When I was a senior in high school, I went through an extracurricular British English textbook called New Concept English (I am translating the title back into English from its Chinese title. So this may not be its original English title. I think the book is from the UK.). I couldn’t remember all details of a particular article, but the central thesis of it is that sometimes people from different cultures do not get each other’s jokes. I think that article used an English, a German, and a Russian as an example.

In some cases, that is true. But each person is different. For a guy with no sense of humor like me, when people start cracking jokes, I have a hard time getting it.

So I devised a clear way to get Western humor. I have solemnly asked my better half to give me a warning before she throws out her wisecracking wit, so I can prepare my super brain for the onslaught of laughter.

But sometimes I don’t get it even after a warning. One time she saw my confused look, then she retorted back: “This is really sad. Not only do I need to warn you, I also need to explain it to you?!”

PS. My memory is right. It looks like New Concept English was/is popular, especially in China. A google full string search got 59000 records back.


4 responses to “Warn me before you start cracking jokes”

  1. Its original name is exactly New Concept English, and L.Alexander the author.

    Liu Yutang once said that a humor can be gotten by a man with a sense of it, never by someone without any sense of it, even if the latter is punished by 十下手板:)

  2. Ouch, that would hurt!

    Lin Yutang is one of my favorite Chinese and English authors. Thanks pheonixd!

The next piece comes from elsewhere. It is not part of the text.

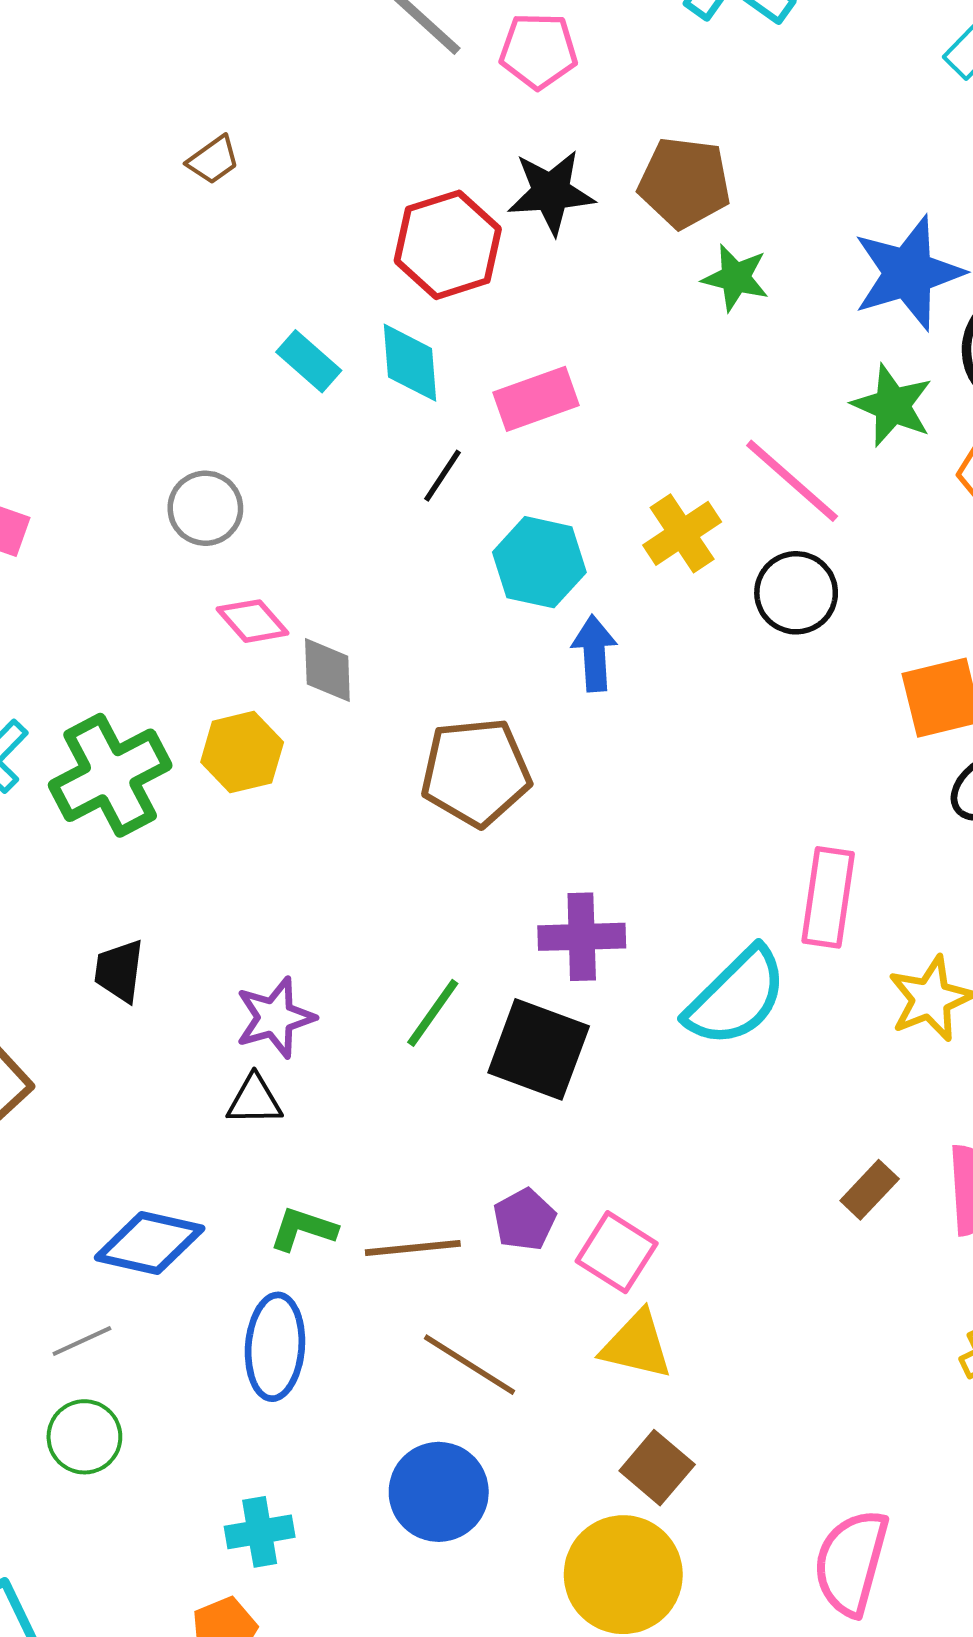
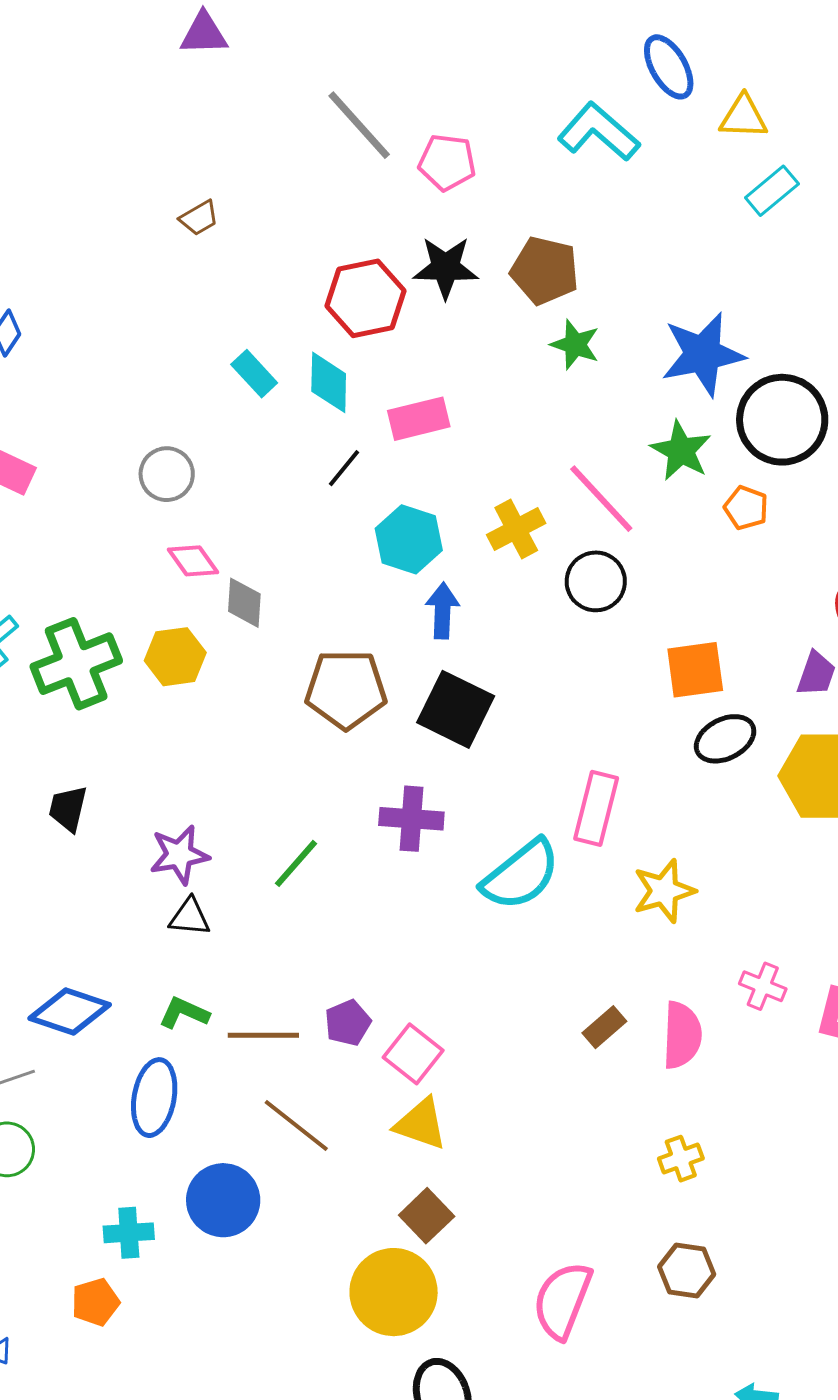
black square: (539, 1049) -> (456, 709), moved
black triangle: (254, 1100) -> (190, 917), moved
blue circle: (439, 1492) -> (223, 1200), moved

  3. I had more than one language professor (both Japanese and French) tell me that the most difficult thing in mastering a language is humor. I got my undergraduate degree in philosophy as well, and humor is a bizarre, philosophic concept — what makes something funny?

    Consider the inverse — how many English speaking individuals that know Mandarin (that is the prevalent dialect in the mainland, is it not?), can crack a joke in Mandarin, or much less understand it? You’ve hit on the key to truly mastering a language. I can only dream of one day mastering humor in Japanese or Mandarin (French I have a pretty good feel for, but then again, there isn’t much humor in France 🙂 ).

    Great posting, you’re hitting on the basic problem between cultures — language isn’t just an issue of translation, but understanding. And what’s harder to understand than humor?

    BTW pheonixd, I love the quote from Liu Yutang — I’m going to have to explore that writer further.

  4. Thanks for the comment James!

    Lin Yutang’s The Importance of Living was a best seller in the late 1930s in the US. He was a rare talent that can write very eloquently in both English and Chinese, although sometimes people say that his English writing is meandering and long-winded. But it is full of wisdom and interesting observations nontheless.

    Frank McCourt, in his Angela’s Ashes, wrote about his reading of Lin Yutang’s works when he was growing up in Limerick, Ireland. Lin’s work was considered somewhat immoral by Limerick nuns at the time.